When a line in the entries contains the word "votre", copy that line in full.

=====

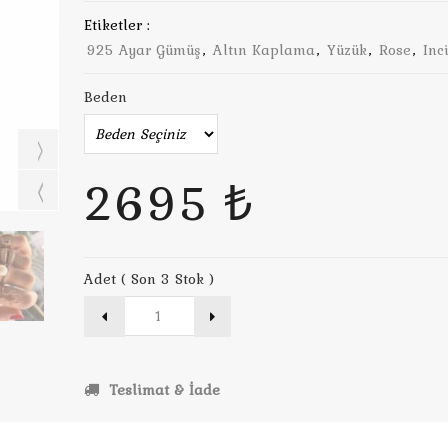
Etiketler :
925 Ayar Gümüş
,
Altın Kaplama
,
Yüzük
,
Rose
,
Inc
Beden
2695 ₺
Adet ( Son 3 Stok )
Teslimat & İade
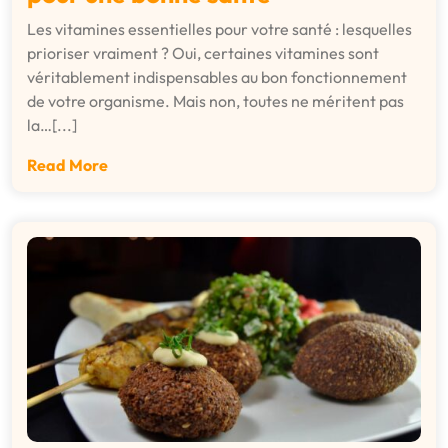
Les vitamines essentielles pour votre santé : lesquelles
prioriser vraiment ? Oui, certaines vitamines sont
véritablement indispensables au bon fonctionnement
de votre organisme. Mais non, toutes ne méritent pas
la…[...]
Read More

=====

-- Response --
Les vitamines essentielles pour votre santé : lesquelles
de votre organisme. Mais non, toutes ne méritent pas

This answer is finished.